== Brief ==
Repeat all of the records word for word, but skip any picture.
---------- Records for the task
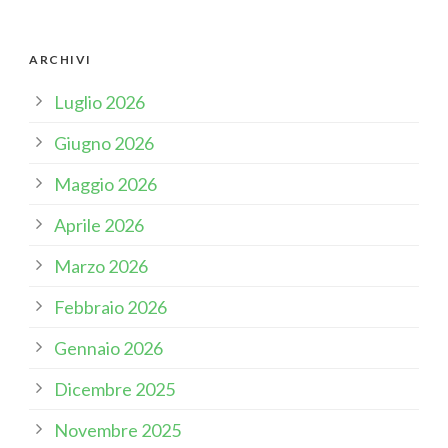
ARCHIVI
Luglio 2026
Giugno 2026
Maggio 2026
Aprile 2026
Marzo 2026
Febbraio 2026
Gennaio 2026
Dicembre 2025
Novembre 2025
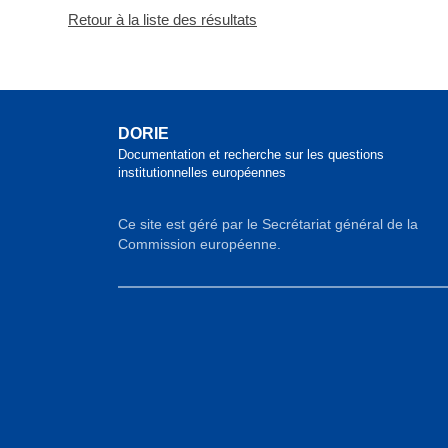
Retour à la liste des résultats
DORIE
Documentation et recherche sur les questions
institutionnelles européennes
Ce site est géré par le Secrétariat général de la
Commission européenne.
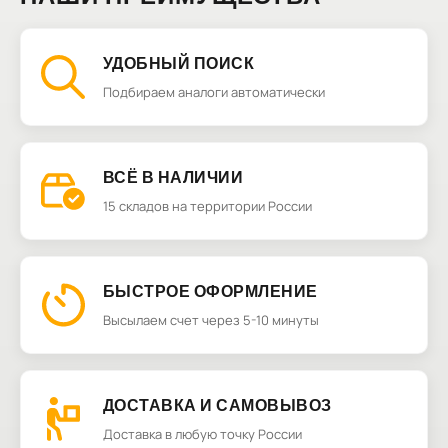
УДОБНЫЙ ПОИСК
Подбираем аналоги автоматически
ВСЁ В НАЛИЧИИ
15 складов на территории России
БЫСТРОЕ ОФОРМЛЕНИЕ
Высылаем счет через 5-10 минуты
ДОСТАВКА И САМОВЫВОЗ
Доставка в любую точку России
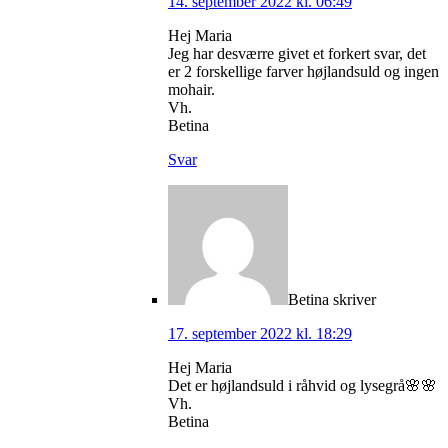
14. september 2022 kl. 06:49
Hej Maria
Jeg har desværre givet et forkert svar, det
er 2 forskellige farver højlandsuld og ingen
mohair.
Vh.
Betina
Svar
Betina
skriver
17. september 2022 kl. 18:29
Hej Maria
Det er højlandsuld i råhvid og lysegrå🌸🌸
Vh.
Betina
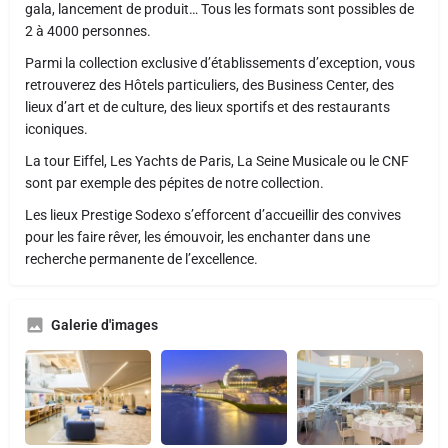
gala, lancement de produit… Tous les formats sont possibles de
2 à 4000 personnes.
Parmi la collection exclusive d’établissements d’exception, vous
retrouverez des Hôtels particuliers, des Business Center, des
lieux d’art et de culture, des lieux sportifs et des restaurants
iconiques.
La tour Eiffel, Les Yachts de Paris, La Seine Musicale ou le CNF
sont par exemple des pépites de notre collection.
Les lieux Prestige Sodexo s’efforcent d’accueillir des convives
pour les faire rêver, les émouvoir, les enchanter dans une
recherche permanente de l’excellence.
Galerie d'images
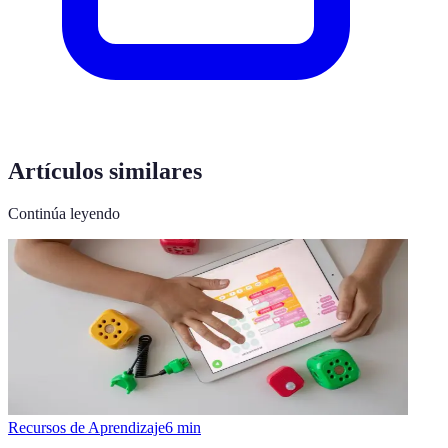
Artículos similares
Continúa leyendo
Recursos de Aprendizaje
6
min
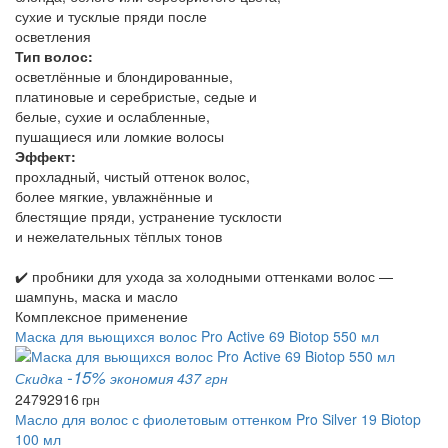
сухие и тусклые пряди после
осветления
Тип волос:
осветлённые и блондированные,
платиновые и серебристые, седые и
белые, сухие и ослабленные,
пушащиеся или ломкие волосы
Эффект:
прохладный, чистый оттенок волос,
более мягкие, увлажнённые и
блестящие пряди, устранение тусклости
и нежелательных тёплых тонов
✔️ пробники для ухода за холодными оттенками волос —
шампунь, маска и масло
Комплексное применение
Маска для вьющихся волос Pro Active 69 Biotop 550 мл
-15%
Скидка
экономия 437 грн
2479
2916
грн
Масло для волос с фиолетовым оттенком Pro Silver 19 Biotop
100 мл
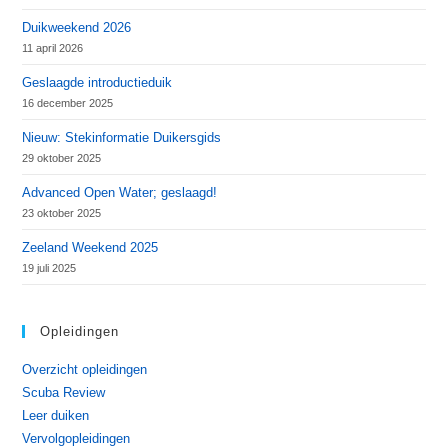
Duikweekend 2026
11 april 2026
Geslaagde introductieduik
16 december 2025
Nieuw: Stekinformatie Duikersgids
29 oktober 2025
Advanced Open Water; geslaagd!
23 oktober 2025
Zeeland Weekend 2025
19 juli 2025
Opleidingen
Overzicht opleidingen
Scuba Review
Leer duiken
Vervolgopleidingen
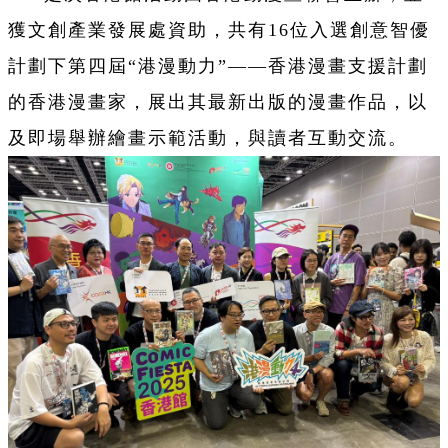
獲文創產業發展處資助，共有16位入選創意智優
計劃下第四屆“港漫動力”——香港漫畫支援計劃
的香港漫畫家，展出其最新出版的漫畫作品，以
及即場舉辦繪畫示範活動，與讀者互動交流。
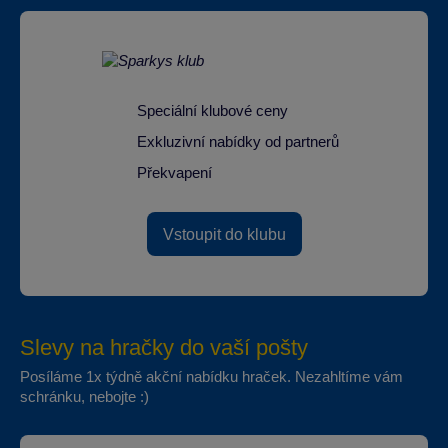
Speciální klubové ceny
Exkluzivní nabídky od partnerů
Překvapení
Vstoupit do klubu
Slevy na hračky do vaší pošty
Posíláme 1x týdně akční nabídku hraček. Nezahltíme vám
schránku, nebojte :)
--------------------
== Answer area ==
ARCHIVI
Luglio 2026
Giugno 2026
Maggio 2026
Aprile 2026
Marzo 2026
Febbraio 2026
Gennaio 2026
Dicembre 2025
Novembre 2025
Retour à la liste des résultats
DORIE
Documentation et recherche sur les questions
institutionnelles européennes
Ce site est géré par le Secrétariat général de la
Commission européenne.
УДОБНЫЙ ПОИСК
Подбираем аналоги автоматически
ВСЁ В НАЛИЧИИ
15 складов на территории России
БЫСТРОЕ ОФОРМЛЕНИЕ
Высылаем счет через 5-10 минуты
ДОСТАВКА И САМОВЫВОЗ
Доставка в любую точку России
14. september 2022 kl. 06:49
Hej Maria
Jeg har desværre givet et forkert svar, det
er 2 forskellige farver højlandsuld og ingen
mohair.
Vh.
Betina
Svar
Betina
skriver
17. september 2022 kl. 18:29
Hej Maria
Det er højlandsuld i råhvid og lysegrå🌸🌸
Vh.
Betina
gala, lancement de produit… Tous les formats sont possibles de
2 à 4000 personnes.
Parmi la collection exclusive d’établissements d’exception, vous
retrouverez des Hôtels particuliers, des Business Center, des
lieux d’art et de culture, des lieux sportifs et des restaurants
iconiques.
La tour Eiffel, Les Yachts de Paris, La Seine Musicale ou le CNF
sont par exemple des pépites de notre collection.
Les lieux Prestige Sodexo s’efforcent d’accueillir des convives
pour les faire rêver, les émouvoir, les enchanter dans une
recherche permanente de l’excellence.
Galerie d'images
Artículos similares
Continúa leyendo
Recursos de Aprendizaje
6
min
сухие и тусклые пряди после
осветления
Тип волос:
осветлённые и блондированные,
платиновые и серебристые, седые и
белые, сухие и ослабленные,
пушащиеся или ломкие волосы
Эффект:
прохладный, чистый оттенок волос,
более мягкие, увлажнённые и
блестящие пряди, устранение тусклости
и нежелательных тёплых тонов
✔️ пробники для ухода за холодными оттенками волос —
шампунь, маска и масло
Комплексное применение
Маска для вьющихся волос Pro Active 69 Biotop 550 мл
-15%
Скидка
экономия 437 грн
2479
2916
грн
Масло для волос с фиолетовым оттенком Pro Silver 19 Biotop
100 мл
Duikweekend 2026
11 april 2026
Geslaagde introductieduik
16 december 2025
Nieuw: Stekinformatie Duikersgids
29 oktober 2025
Advanced Open Water; geslaagd!
23 oktober 2025
Zeeland Weekend 2025
19 juli 2025
Opleidingen
Overzicht opleidingen
Scuba Review
Leer duiken
Vervolgopleidingen
獲文創產業發展處資助，共有16位入選創意智優
計劃下第四屆“港漫動力”——香港漫畫支援計劃
的香港漫畫家，展出其最新出版的漫畫作品，以
及即場舉辦繪畫示範活動，與讀者互動交流。
Speciální klubové ceny
Exkluzivní nabídky od partnerů
Překvapení
Vstoupit do klubu
Slevy na hračky do vaší pošty
Posíláme 1x týdně akční nabídku hraček. Nezahltíme vám
schránku, nebojte :)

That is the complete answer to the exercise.